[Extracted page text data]
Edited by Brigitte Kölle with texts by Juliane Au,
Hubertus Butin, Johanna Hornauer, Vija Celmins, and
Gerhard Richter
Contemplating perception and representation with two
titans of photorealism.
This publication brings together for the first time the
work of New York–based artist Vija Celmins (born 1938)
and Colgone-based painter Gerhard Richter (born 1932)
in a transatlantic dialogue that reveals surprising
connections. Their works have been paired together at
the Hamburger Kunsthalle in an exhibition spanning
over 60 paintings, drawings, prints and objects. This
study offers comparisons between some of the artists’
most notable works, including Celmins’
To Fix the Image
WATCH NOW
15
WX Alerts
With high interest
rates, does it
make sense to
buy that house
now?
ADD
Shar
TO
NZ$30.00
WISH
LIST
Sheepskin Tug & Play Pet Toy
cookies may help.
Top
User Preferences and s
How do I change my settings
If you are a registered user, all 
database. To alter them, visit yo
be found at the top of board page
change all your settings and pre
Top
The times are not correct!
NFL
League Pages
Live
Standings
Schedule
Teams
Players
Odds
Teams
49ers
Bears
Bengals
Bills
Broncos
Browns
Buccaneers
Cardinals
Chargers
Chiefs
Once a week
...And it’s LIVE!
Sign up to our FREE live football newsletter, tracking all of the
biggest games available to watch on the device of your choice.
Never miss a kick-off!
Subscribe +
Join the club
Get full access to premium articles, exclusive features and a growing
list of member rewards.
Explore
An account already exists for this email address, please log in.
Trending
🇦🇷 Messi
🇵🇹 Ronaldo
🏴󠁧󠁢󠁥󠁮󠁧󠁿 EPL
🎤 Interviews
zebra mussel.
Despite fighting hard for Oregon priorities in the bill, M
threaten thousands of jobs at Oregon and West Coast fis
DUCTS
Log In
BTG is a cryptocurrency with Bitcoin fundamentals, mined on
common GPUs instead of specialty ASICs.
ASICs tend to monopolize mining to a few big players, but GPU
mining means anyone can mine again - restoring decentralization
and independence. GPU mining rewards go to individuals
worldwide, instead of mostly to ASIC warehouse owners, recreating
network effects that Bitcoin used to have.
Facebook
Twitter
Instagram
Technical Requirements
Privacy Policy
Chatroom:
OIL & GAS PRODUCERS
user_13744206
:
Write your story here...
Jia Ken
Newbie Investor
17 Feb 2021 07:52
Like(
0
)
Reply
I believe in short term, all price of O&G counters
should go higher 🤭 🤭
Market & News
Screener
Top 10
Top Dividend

_WHAT YOU ARE ASKED TO DO_
Every line above from the line with "most notable works, including Celmins’" to the line with "Get full access" is wanted, ends included; write them out exactly and add no other line.

_RESPONSE FOR THIS EXERCISE_
most notable works, including Celmins’
To Fix the Image
WATCH NOW
15
WX Alerts
With high interest
rates, does it
make sense to
buy that house
now?
ADD
Shar
TO
NZ$30.00
WISH
LIST
Sheepskin Tug & Play Pet Toy
cookies may help.
Top
User Preferences and s
How do I change my settings
If you are a registered user, all 
database. To alter them, visit yo
be found at the top of board page
change all your settings and pre
Top
The times are not correct!
NFL
League Pages
Live
Standings
Schedule
Teams
Players
Odds
Teams
49ers
Bears
Bengals
Bills
Broncos
Browns
Buccaneers
Cardinals
Chargers
Chiefs
Once a week
...And it’s LIVE!
Sign up to our FREE live football newsletter, tracking all of the
biggest games available to watch on the device of your choice.
Never miss a kick-off!
Subscribe +
Join the club
Get full access to premium articles, exclusive features and a growing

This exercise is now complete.